Can you post the model itself so that I can take a look at it? The only thing I can think of off of the top of my head is that there might be a highly distorted element in that area (due to CAD geometry or something else) that is causing wildly inaccurate results.
That being said, it's very odd that your displacement deceased while your stress increased. It's also weird that your displacement decreased as you increased the number of DOF associated with the model; it's typically the other way around.
Regarding the discrepancy between your FEA model and your physical test results, are you sure that your model properties (loads, constraints, material properties, analysis type, etc.) between the two are very similar?
The finer mesh is better capturing the geometry just under the ball that has the highest impact on deflections. Think about a 1" diameter round bar cantilever beam fixed at one end and shear force on the other. The finer mesh will better capture the true cross-sectional area than the course mesh. The finer mesh also better captures any stress concentrations. Hence less displacement and higher stress.

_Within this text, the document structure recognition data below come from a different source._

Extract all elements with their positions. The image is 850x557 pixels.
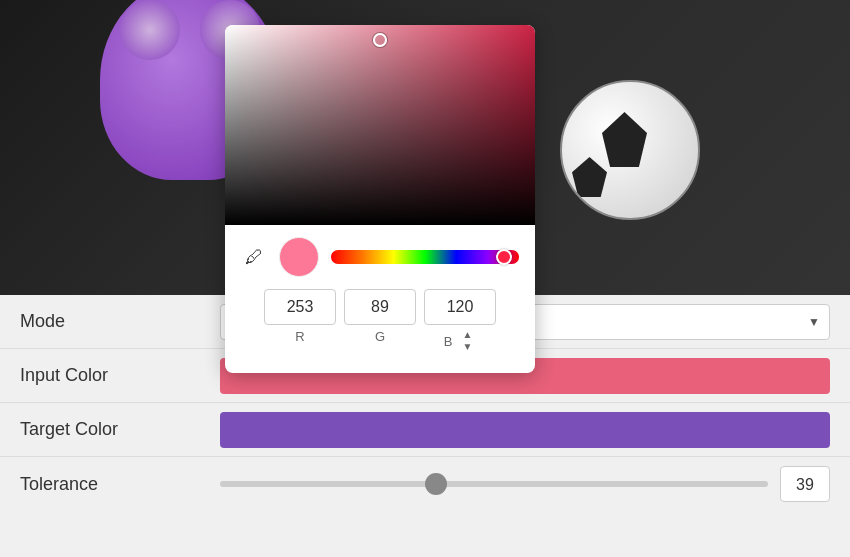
- target-color-label: Target Color: [20, 419, 220, 440]
- b-label: B: [444, 334, 453, 349]
- input-color-label: Input Color: [20, 365, 220, 386]
- eyedropper-icon: 🖊: [245, 247, 263, 267]
- soccer-ball-decoration: [560, 80, 700, 220]
- picker-top-row: 🖊: [241, 237, 519, 277]
- tolerance-row: Tolerance 39: [0, 457, 850, 511]
- tolerance-slider-wrap: 39: [220, 466, 830, 502]
- g-label: G: [375, 329, 385, 344]
- picker-handle[interactable]: [373, 33, 387, 47]
- hue-slider[interactable]: [331, 250, 519, 264]
- b-increment-btn[interactable]: ▲: [458, 329, 476, 341]
- b-column: B ▲ ▼: [424, 289, 496, 353]
- target-color-content: [220, 412, 830, 448]
- target-color-bar[interactable]: [220, 412, 830, 448]
- target-color-row: Target Color: [0, 403, 850, 457]
- b-decrement-btn[interactable]: ▼: [458, 341, 476, 353]
- tolerance-slider[interactable]: [220, 481, 768, 487]
- gradient-canvas[interactable]: [225, 25, 535, 225]
- eyedropper-button[interactable]: 🖊: [241, 243, 267, 272]
- g-column: G: [344, 289, 416, 353]
- picker-controls: 🖊 R G B ▲ ▼: [225, 225, 535, 353]
- r-column: R: [264, 289, 336, 353]
- rgb-inputs: R G B ▲ ▼: [241, 289, 519, 353]
- r-label: R: [295, 329, 304, 344]
- tolerance-label: Tolerance: [20, 474, 220, 495]
- g-input[interactable]: [344, 289, 416, 325]
- mode-label: Mode: [20, 311, 220, 332]
- color-picker-popup: 🖊 R G B ▲ ▼: [225, 25, 535, 373]
- color-preview-circle: [279, 237, 319, 277]
- tolerance-value: 39: [780, 466, 830, 502]
- r-input[interactable]: [264, 289, 336, 325]
- b-input[interactable]: [424, 289, 496, 325]
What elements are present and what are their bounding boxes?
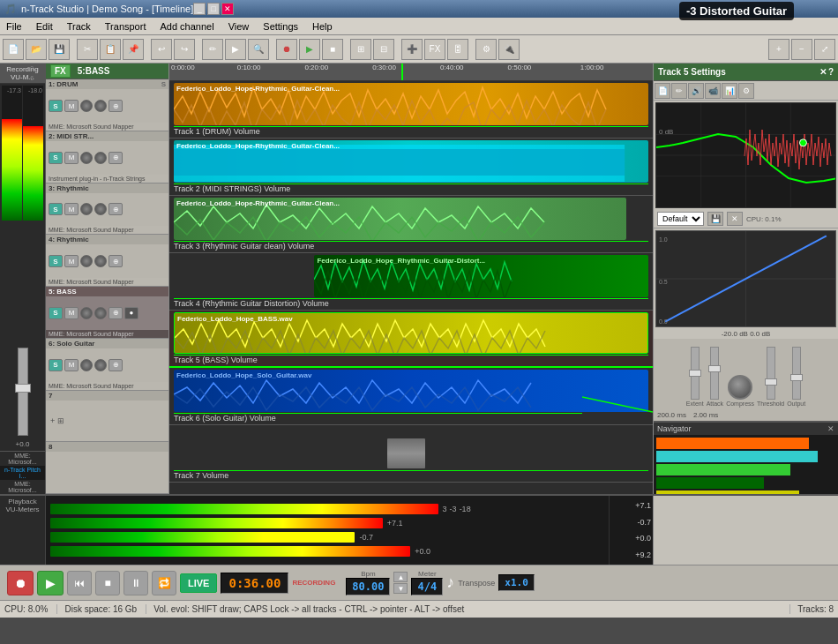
- grid-btn[interactable]: ⊟: [373, 39, 394, 60]
- zoom-fit-btn[interactable]: ⤢: [814, 39, 835, 60]
- master-fader-thumb[interactable]: [15, 384, 31, 393]
- track-4-mute-btn[interactable]: M: [64, 255, 79, 267]
- track-5-mute-btn[interactable]: M: [64, 307, 79, 319]
- fader-1-thumb[interactable]: [689, 370, 701, 377]
- menu-file[interactable]: File: [3, 20, 26, 33]
- track-5-pan-knob[interactable]: [94, 307, 107, 319]
- track-3-mute-btn[interactable]: M: [64, 203, 79, 215]
- st-btn-6[interactable]: ⚙: [738, 83, 754, 99]
- mixer-btn[interactable]: 🎛: [447, 39, 468, 60]
- open-btn[interactable]: 📂: [26, 39, 47, 60]
- bpm-value[interactable]: 80.00: [346, 578, 390, 595]
- play-btn[interactable]: ▶: [299, 39, 320, 60]
- track-7-add[interactable]: + ⊞: [49, 415, 66, 427]
- new-btn[interactable]: 📄: [3, 39, 24, 60]
- snap-btn[interactable]: ⊞: [350, 39, 371, 60]
- output-fader-thumb[interactable]: [790, 374, 803, 381]
- track-1-fx-btn[interactable]: ⊕: [108, 100, 123, 112]
- transpose-icon[interactable]: ♪: [446, 573, 454, 592]
- transport-loop-btn[interactable]: 🔁: [152, 571, 176, 595]
- bpm-down-btn[interactable]: ▼: [393, 583, 408, 594]
- st-btn-3[interactable]: 🔊: [688, 83, 704, 99]
- track-2-mute-btn[interactable]: M: [64, 152, 79, 164]
- track-1-pan-knob[interactable]: [94, 100, 107, 112]
- track-6-vol-knob[interactable]: [80, 359, 93, 371]
- track-3-fx-btn[interactable]: ⊕: [108, 203, 123, 215]
- draw-btn[interactable]: ✏: [202, 39, 223, 60]
- transport-pause-btn[interactable]: ⏸: [123, 571, 148, 595]
- st-btn-2[interactable]: ✏: [671, 83, 687, 99]
- track-5-waveform[interactable]: Federico_Loddo_Hope_BASS.wav: [174, 312, 648, 354]
- comp-del-btn[interactable]: ✕: [727, 212, 743, 226]
- track-3-vol-knob[interactable]: [80, 203, 93, 215]
- cut-btn[interactable]: ✂: [77, 39, 98, 60]
- track-5-solo-btn[interactable]: S: [49, 307, 63, 319]
- menu-settings[interactable]: Settings: [259, 20, 302, 33]
- st-btn-5[interactable]: 📊: [722, 83, 737, 99]
- track-4-vol-knob[interactable]: [80, 255, 93, 267]
- track-5-fx-btn[interactable]: ⊕: [108, 307, 123, 319]
- fx-button[interactable]: FX: [50, 64, 71, 78]
- st-btn-1[interactable]: 📄: [655, 83, 670, 99]
- menu-help[interactable]: Help: [309, 20, 336, 33]
- track-4-fx-btn[interactable]: ⊕: [108, 255, 123, 267]
- track-3-solo-btn[interactable]: S: [49, 203, 63, 215]
- track-1-mute-btn[interactable]: M: [64, 100, 79, 112]
- settings-btn[interactable]: ⚙: [475, 39, 497, 60]
- track-4-waveform[interactable]: Federico_Loddo_Hope_Rhythmic_Guitar-Dist…: [314, 255, 648, 297]
- select-btn[interactable]: ▶: [225, 39, 246, 60]
- settings-close-btn[interactable]: ✕: [819, 67, 827, 77]
- copy-btn[interactable]: 📋: [100, 39, 121, 60]
- zoom-btn[interactable]: 🔍: [248, 39, 269, 60]
- track-2-fx-btn[interactable]: ⊕: [108, 152, 123, 164]
- menu-view[interactable]: View: [225, 20, 253, 33]
- fader-2-thumb[interactable]: [708, 365, 721, 372]
- compress-knob[interactable]: [728, 375, 752, 400]
- st-btn-4[interactable]: 📹: [705, 83, 721, 99]
- plugin-btn[interactable]: 🔌: [498, 39, 520, 60]
- settings-help-btn[interactable]: ?: [828, 67, 834, 77]
- menu-edit[interactable]: Edit: [33, 20, 56, 33]
- transport-stop-btn[interactable]: ■: [95, 571, 120, 595]
- paste-btn[interactable]: 📌: [123, 39, 144, 60]
- fx-btn[interactable]: FX: [424, 39, 445, 60]
- track-3-pan-knob[interactable]: [94, 203, 107, 215]
- rec-btn[interactable]: ⏺: [276, 39, 297, 60]
- transport-rewind-btn[interactable]: ⏮: [67, 571, 92, 595]
- track-6-waveform[interactable]: Federico_Loddo_Hope_Solo_Guitar.wav: [174, 370, 648, 412]
- zoom-in-btn[interactable]: +: [768, 39, 789, 60]
- track-5-vol-knob[interactable]: [80, 307, 93, 319]
- threshold-fader-thumb[interactable]: [765, 378, 777, 386]
- track-6-solo-btn[interactable]: S: [49, 359, 63, 371]
- menu-add-channel[interactable]: Add channel: [156, 20, 217, 33]
- track-1-waveform[interactable]: Federico_Loddo_Hope-Rhythmic_Guitar-Clea…: [174, 83, 648, 125]
- transport-record-btn[interactable]: ⏺: [7, 571, 34, 595]
- menu-transport[interactable]: Transport: [101, 20, 150, 33]
- maximize-btn[interactable]: □: [207, 3, 220, 15]
- tracks-content-area[interactable]: Federico_Loddo_Hope-Rhythmic_Guitar-Clea…: [169, 81, 653, 494]
- track-4-solo-btn[interactable]: S: [49, 255, 63, 267]
- track-3-waveform[interactable]: Federico_Loddo_Hope-Rhythmic_Guitar-Clea…: [174, 198, 626, 240]
- track-2-pan-knob[interactable]: [94, 152, 107, 164]
- redo-btn[interactable]: ↪: [174, 39, 195, 60]
- save-btn[interactable]: 💾: [49, 39, 70, 60]
- track-2-waveform[interactable]: Federico_Loddo_Hope-Rhythmic_Guitar-Clea…: [174, 140, 648, 183]
- transport-live-btn[interactable]: LIVE: [180, 573, 217, 593]
- bpm-up-btn[interactable]: ▲: [393, 572, 408, 582]
- track-6-pan-knob[interactable]: [94, 359, 107, 371]
- comp-save-btn[interactable]: 💾: [707, 212, 723, 226]
- track-1-solo-btn[interactable]: S: [49, 100, 63, 112]
- add-track-btn[interactable]: ➕: [401, 39, 423, 60]
- stop-btn[interactable]: ■: [322, 39, 343, 60]
- track-4-pan-knob[interactable]: [94, 255, 107, 267]
- track-2-solo-btn[interactable]: S: [49, 152, 63, 164]
- zoom-out-btn[interactable]: −: [791, 39, 812, 60]
- track-6-fx-btn[interactable]: ⊕: [108, 359, 123, 371]
- track-5-extra-btn[interactable]: ●: [124, 307, 138, 319]
- navigator-close-btn[interactable]: ✕: [827, 424, 834, 433]
- close-btn[interactable]: ✕: [221, 3, 234, 15]
- track-2-vol-knob[interactable]: [80, 152, 93, 164]
- menu-track[interactable]: Track: [64, 20, 94, 33]
- minimize-btn[interactable]: _: [193, 3, 206, 15]
- undo-btn[interactable]: ↩: [151, 39, 172, 60]
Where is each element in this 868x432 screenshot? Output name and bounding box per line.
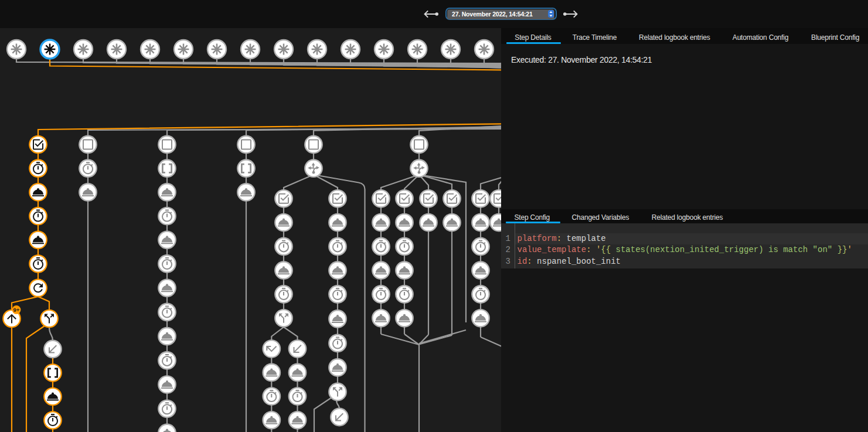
svg-text:9+: 9+ — [13, 307, 20, 313]
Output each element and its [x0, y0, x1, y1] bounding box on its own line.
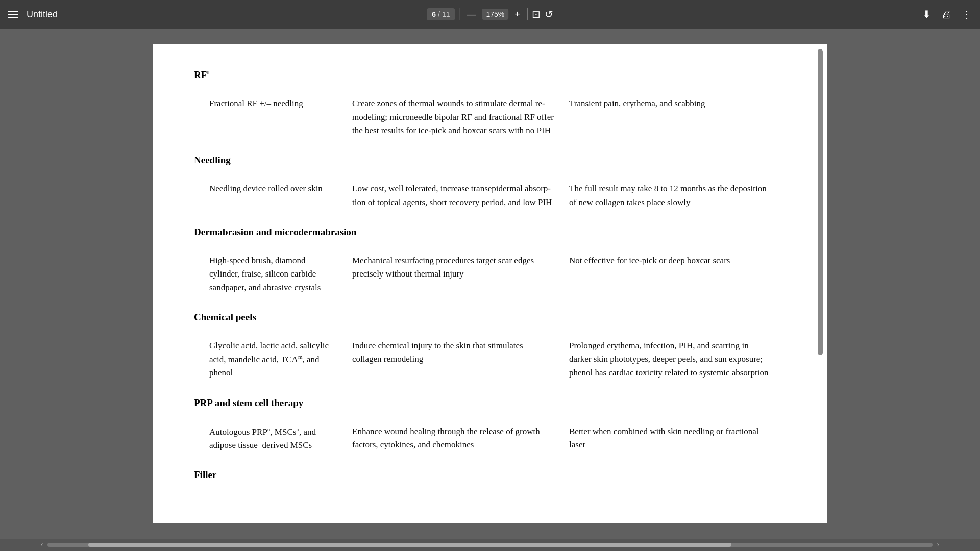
- table-row: High‑speed brush, diamond cylinder, frai…: [194, 247, 786, 302]
- rf-section: RFI Fractional RF +/– needling Create zo…: [194, 69, 786, 144]
- page-content: RFI Fractional RF +/– needling Create zo…: [153, 44, 827, 523]
- dermabrasion-col2: Mechanical resurfacing procedures target…: [352, 254, 569, 294]
- prp-header: PRP and stem cell therapy: [194, 397, 786, 409]
- needling-col2: Low cost, well tolerated, increase trans…: [352, 182, 569, 209]
- divider: [459, 8, 459, 20]
- needling-col1: Needling device rolled over skin: [209, 182, 352, 209]
- page-current[interactable]: 6: [432, 10, 436, 18]
- vertical-scrollbar[interactable]: [818, 49, 823, 355]
- prp-col2: Enhance wound healing through the releas…: [352, 425, 569, 452]
- zoom-level: 175%: [482, 9, 508, 20]
- dermabrasion-section: Dermabrasion and microdermabrasion High‑…: [194, 227, 786, 302]
- scroll-right-button[interactable]: ›: [937, 541, 939, 549]
- dermabrasion-col3: Not effective for ice-pick or deep boxca…: [569, 254, 786, 294]
- page-separator: /: [438, 10, 440, 18]
- prp-section: PRP and stem cell therapy Autologous PRP…: [194, 397, 786, 459]
- needling-section: Needling Needling device rolled over ski…: [194, 155, 786, 216]
- print-icon[interactable]: 🖨: [941, 9, 951, 20]
- divider2: [527, 8, 528, 20]
- toolbar: Untitled 6 / 11 — 175% + ⊡ ↺ ⬇ 🖨 ⋮: [0, 0, 980, 29]
- document-title: Untitled: [27, 9, 58, 20]
- table-row: Needling device rolled over skin Low cos…: [194, 175, 786, 216]
- page-controls: 6 / 11: [427, 8, 455, 20]
- filler-header: Filler: [194, 469, 786, 481]
- chemical-peels-section: Chemical peels Glycolic acid, lactic aci…: [194, 312, 786, 387]
- toolbar-center: 6 / 11 — 175% + ⊡ ↺: [427, 8, 553, 21]
- toolbar-left: Untitled: [8, 9, 58, 20]
- needling-col3: The full result may take 8 to 12 months …: [569, 182, 786, 209]
- chemical-peels-header: Chemical peels: [194, 312, 786, 323]
- rf-col1: Fractional RF +/– needling: [209, 97, 352, 137]
- bottom-scrollbar-area: ‹ ›: [0, 539, 980, 551]
- rf-col3: Transient pain, erythema, and scabbing: [569, 97, 786, 137]
- peels-col2: Induce chemical injury to the skin that …: [352, 339, 569, 380]
- peels-col3: Prolonged erythema, infection, PIH, and …: [569, 339, 786, 380]
- table-row: Fractional RF +/– needling Create zones …: [194, 90, 786, 144]
- filler-section: Filler: [194, 469, 786, 481]
- fit-page-icon[interactable]: ⊡: [532, 8, 541, 20]
- rf-header: RFI: [194, 69, 786, 81]
- download-icon[interactable]: ⬇: [922, 8, 931, 20]
- more-options-icon[interactable]: ⋮: [962, 8, 972, 20]
- menu-icon[interactable]: [8, 11, 18, 18]
- prp-col3: Better when combined with skin needling …: [569, 425, 786, 452]
- peels-col1: Glycolic acid, lactic acid, salicylic ac…: [209, 339, 352, 380]
- needling-header: Needling: [194, 155, 786, 166]
- dermabrasion-col1: High‑speed brush, diamond cylinder, frai…: [209, 254, 352, 294]
- zoom-in-button[interactable]: +: [511, 8, 523, 21]
- rf-col2: Create zones of thermal wounds to stimul…: [352, 97, 569, 137]
- horizontal-scrollbar-thumb[interactable]: [88, 543, 731, 547]
- scroll-left-button[interactable]: ‹: [41, 541, 43, 549]
- document-area: RFI Fractional RF +/– needling Create zo…: [0, 29, 980, 539]
- zoom-out-button[interactable]: —: [463, 8, 479, 21]
- history-icon[interactable]: ↺: [545, 8, 553, 20]
- dermabrasion-header: Dermabrasion and microdermabrasion: [194, 227, 786, 238]
- table-row: Autologous PRPn, MSCso, and adipose tiss…: [194, 418, 786, 459]
- table-row: Glycolic acid, lactic acid, salicylic ac…: [194, 332, 786, 387]
- page-total: 11: [442, 10, 450, 18]
- horizontal-scrollbar-track[interactable]: [47, 543, 933, 547]
- toolbar-right: ⬇ 🖨 ⋮: [922, 8, 972, 20]
- prp-col1: Autologous PRPn, MSCso, and adipose tiss…: [209, 425, 352, 452]
- zoom-controls: — 175% +: [463, 8, 523, 21]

It looks like you have a uniform load on the ball. Most likely that is the reason for inaccuracy in results. In real world, it is not loaded like that.
"Think about a 1" diameter round bar cantilever beam fixed at one end and shear force on the other. The finer mesh will better capture the true cross-sectional area than the course mesh."
This would only result in a meaningful difference if the order of the element was low enough such that it couldn't represent the section of the curve that it divides. Since Ronan stated that he was using a non-draft quality mesh, the addition of the mid-side node should be more than enough to capture the curves of the geometry to remove any meaningful error due to geometry misrepresentation.
"The finer mesh also better captures any stress concentrations. Hence less displacement and higher stress."
The first part is true, but not the second part. I think I get your reasoning: finer mesh better captures geometry (cross-sectional area) => more area = stiffer geometry = lower displacements, and finer mesh = higher stresses. However, this line of thinking isn't correct because the decrease in stiffness do to inaccurate geometry representation does not compare to the increase in stiffness from too few elements. This can easily be confirmed by setting up a model like you described (a cantilever rod) and looking at how the maximum stress and displacement change as your progressively refine a draft quality mesh (I use draft quality because it will give the worse geometric representation of the circular cross-section of the rod).
We can see with the lowest mesh refinement level that the rod appears almost hexagonal:
And with the finest mesh that it appears very close to circular:
But yet we see both the maximum displacement and stress increase as we refine the mesh (and get a better approximation of the cross-sectional area):
In fact, if we think about the assumptions in a linear static analysis, then it becomes apparent that the stress should increase if the displacement increases. A linear static analysis assumes Hooke's Law:
Stress = Young's Modulus * Strain
Strain = d(Displacement)
where d() is the derivative.
In other words, larger displacement = larger strains = larger stresses. It should be noted that taking the derivative of the displacement fields to get the strain field introduces error, hence displacement results being more accurate than strain/stress results for a given mesh.
"It looks like you have a uniform load on the ball. Most likely that is the reason for inaccuracy in results. In real world, it is not loaded like that."
This is possible if the statically equivalent point of the load is offset further out on the uniform load when compared to the non-uniform load.
I just ran a test and saw the same results. I was thinking that there might have been a highly localized stress concentration that was not affecting the overall displacement that much but finer mesh was better capturing the stress concentration..
if the stress is in and around that region you're showing, i am not surprised it is bouncing around. my experience is that elements that are being "torn" show non convergent stress. take some values from different locations in the model, especially away from that point and let us know if they converge. also how well is the displacement converging as you improve the mesh both locally and globally?
Refined mesh means small nodes. Small nodes are able to see high stress.
Big node is like an average of several small nodes.
An average is always smaller than a peak value.
4 small nodes, with stress values 2, 2, 7 and 2. Max stress: 7
4 times biger node. Stress= ( 2+2+7+2)/4=3,25
Probably the FEM mathematics are not so simple, but it is the idea.
Have you ever work with stain gages? It is the same reasoning.
Regarding the displacement, ok, just suppose the refined mesh is the good value.